At the line that includes "Апошнія навіны", begin writing out the entries below exactly, and continue through the last line without adding anything.

Items from a dataset
== Segment start ==

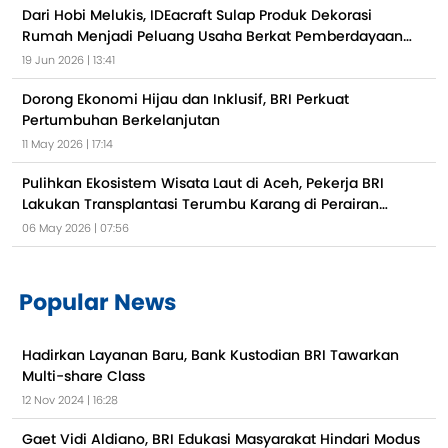
Dari Hobi Melukis, IDEacraft Sulap Produk Dekorasi
Rumah Menjadi Peluang Usaha Berkat Pemberdayaan
BRI
19 Jun 2026 | 13:41
Dorong Ekonomi Hijau dan Inklusif, BRI Perkuat
Pertumbuhan Berkelanjutan
11 May 2026 | 17:14
Pulihkan Ekosistem Wisata Laut di Aceh, Pekerja BRI
Lakukan Transplantasi Terumbu Karang di Perairan
Kepulauan Sabang
06 May 2026 | 07:56
Popular News
Hadirkan Layanan Baru, Bank Kustodian BRI Tawarkan
Multi-share Class
12 Nov 2024 | 16:28
Gaet Vidi Aldiano, BRI Edukasi Masyarakat Hindari Modus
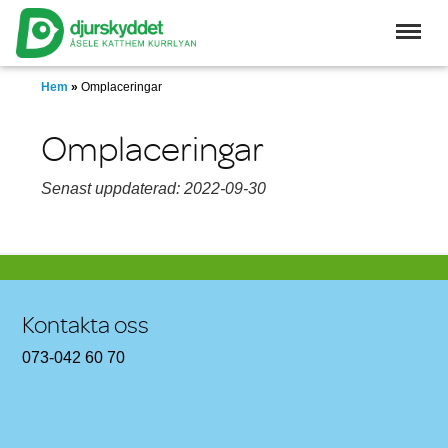
Skip
to
main
content
Hem
»
Omplaceringar
Omplaceringar
Senast uppdaterad: 2022-09-30
Kontakta oss
073-042 60 70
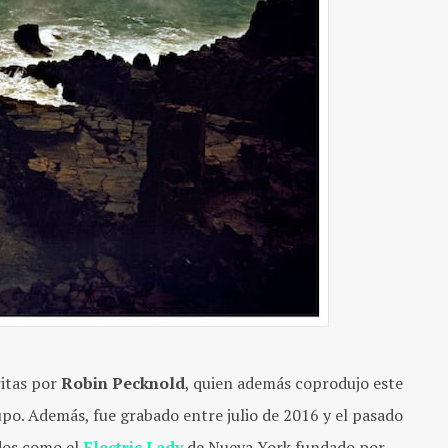
ritas por
Robin Pecknold
, quien además coprodujo este
rupo. Además, fue grabado entre julio de 2016 y el pasado
dos como el
Electric Lady
de Nueva York fundado por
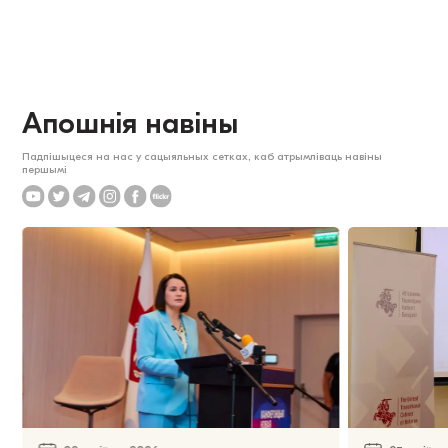
Апошнія навіны
Падпішыцеся на нас у сацыяльных сетках, каб атрымліваць навіны
першымі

== Segment end ==

**Worked solution:**
Апошнія навіны
Падпішыцеся на нас у сацыяльных сетках, каб атрымліваць навіны
першымі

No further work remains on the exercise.